Task details:
In the records that follow, locate every line with "Busby" and extract it.
══ Data extract ══
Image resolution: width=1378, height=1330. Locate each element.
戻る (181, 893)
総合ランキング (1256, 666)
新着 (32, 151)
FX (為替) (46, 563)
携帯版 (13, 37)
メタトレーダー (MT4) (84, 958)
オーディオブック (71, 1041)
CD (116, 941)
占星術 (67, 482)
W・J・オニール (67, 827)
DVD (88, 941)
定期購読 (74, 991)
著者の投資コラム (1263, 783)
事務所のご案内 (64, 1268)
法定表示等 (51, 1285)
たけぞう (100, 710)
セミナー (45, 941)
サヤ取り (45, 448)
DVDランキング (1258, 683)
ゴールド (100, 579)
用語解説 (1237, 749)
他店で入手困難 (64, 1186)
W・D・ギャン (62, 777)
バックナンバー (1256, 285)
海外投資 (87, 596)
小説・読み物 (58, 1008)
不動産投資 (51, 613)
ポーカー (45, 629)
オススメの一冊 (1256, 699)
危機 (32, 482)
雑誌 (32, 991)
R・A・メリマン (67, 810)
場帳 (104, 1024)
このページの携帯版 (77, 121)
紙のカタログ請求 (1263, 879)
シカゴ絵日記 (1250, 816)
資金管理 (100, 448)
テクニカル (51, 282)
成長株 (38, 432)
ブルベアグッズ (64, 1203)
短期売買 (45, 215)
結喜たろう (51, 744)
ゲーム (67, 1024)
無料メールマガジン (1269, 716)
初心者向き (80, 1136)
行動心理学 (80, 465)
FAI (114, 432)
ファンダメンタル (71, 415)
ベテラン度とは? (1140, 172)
═══
══ Data extract ══
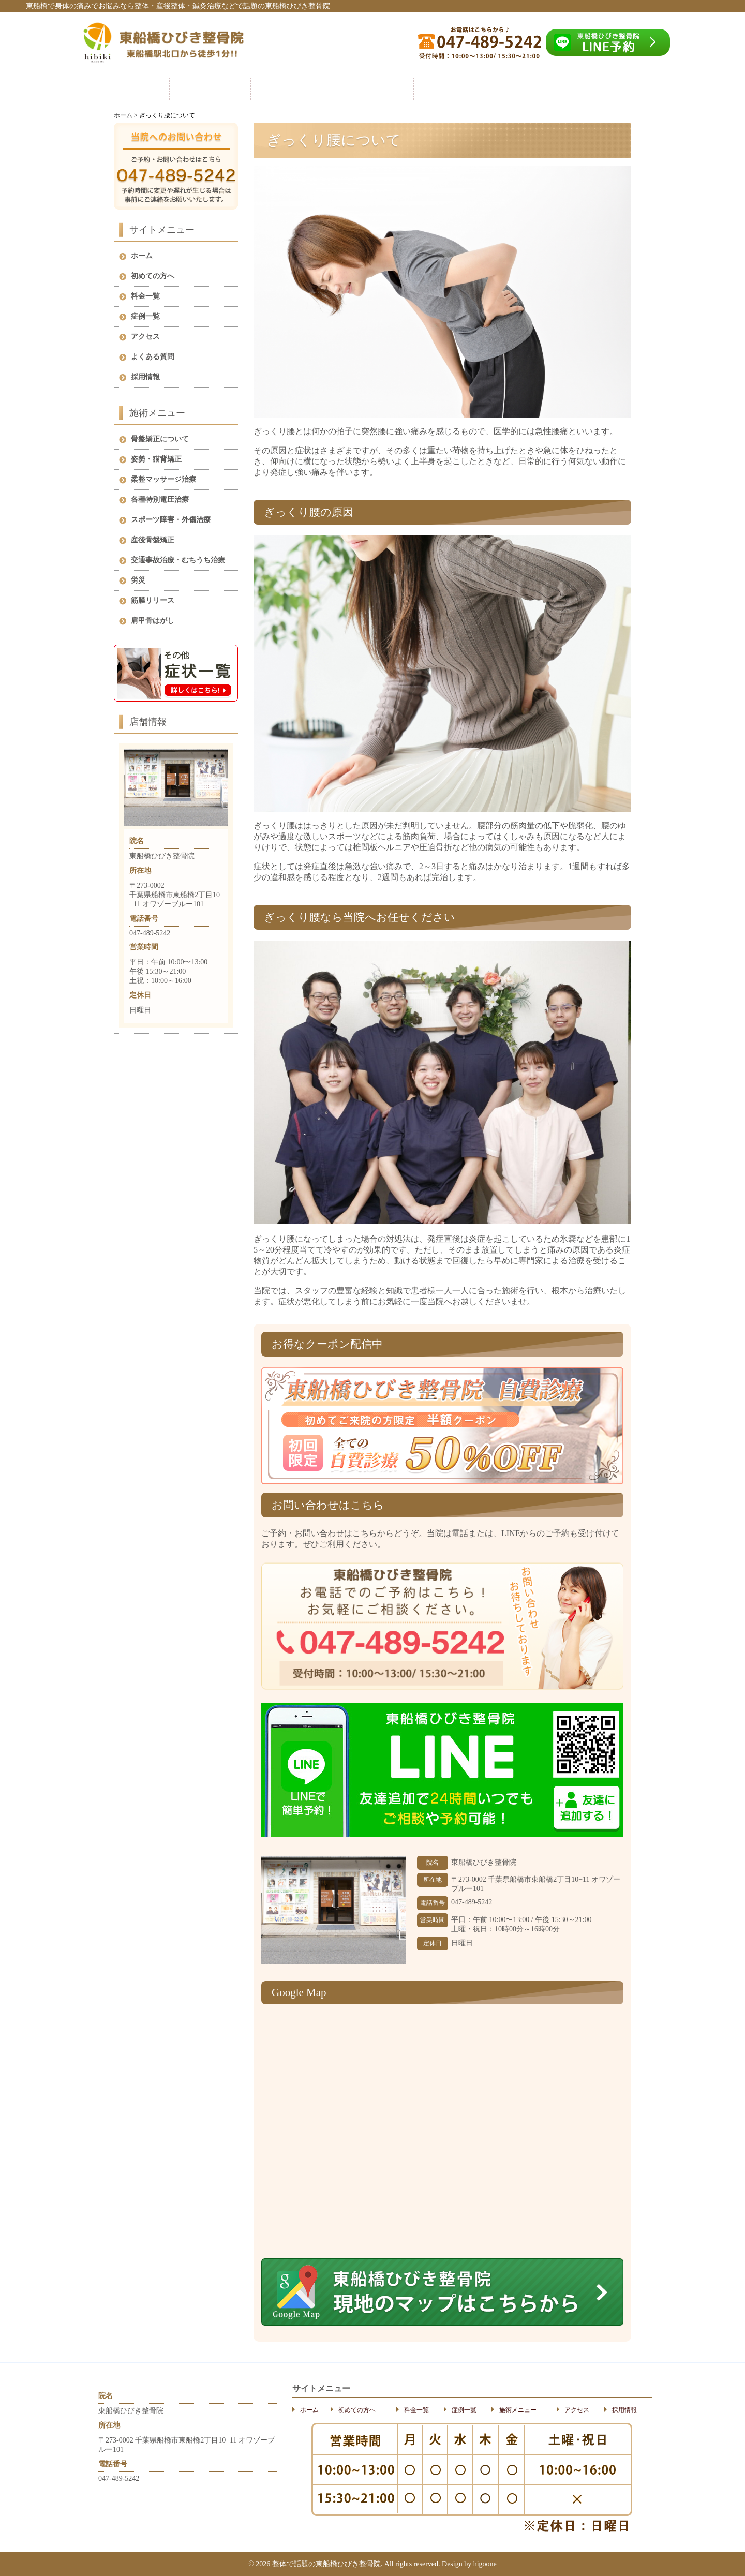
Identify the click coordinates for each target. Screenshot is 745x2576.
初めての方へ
═══
══ Data extract ══
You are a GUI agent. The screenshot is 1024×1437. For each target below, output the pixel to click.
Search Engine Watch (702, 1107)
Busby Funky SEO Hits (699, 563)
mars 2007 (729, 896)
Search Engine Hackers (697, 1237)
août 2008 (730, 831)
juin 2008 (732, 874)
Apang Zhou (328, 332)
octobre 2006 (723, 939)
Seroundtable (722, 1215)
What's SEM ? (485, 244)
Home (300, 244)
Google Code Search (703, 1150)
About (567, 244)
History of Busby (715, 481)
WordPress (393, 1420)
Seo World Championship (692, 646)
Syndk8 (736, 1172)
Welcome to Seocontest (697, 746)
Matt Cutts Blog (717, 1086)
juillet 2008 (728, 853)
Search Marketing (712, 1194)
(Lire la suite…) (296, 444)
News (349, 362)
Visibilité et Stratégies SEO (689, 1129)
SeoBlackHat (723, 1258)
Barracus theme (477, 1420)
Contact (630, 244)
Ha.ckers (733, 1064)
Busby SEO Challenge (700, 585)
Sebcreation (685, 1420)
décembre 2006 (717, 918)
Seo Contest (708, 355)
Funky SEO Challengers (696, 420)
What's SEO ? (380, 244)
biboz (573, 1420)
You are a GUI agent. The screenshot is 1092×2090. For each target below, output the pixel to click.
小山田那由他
═══
Solution for this exercise:
Busby Funky SEO Hits (699, 563)
History of Busby (715, 481)
Busby SEO Challenge (700, 585)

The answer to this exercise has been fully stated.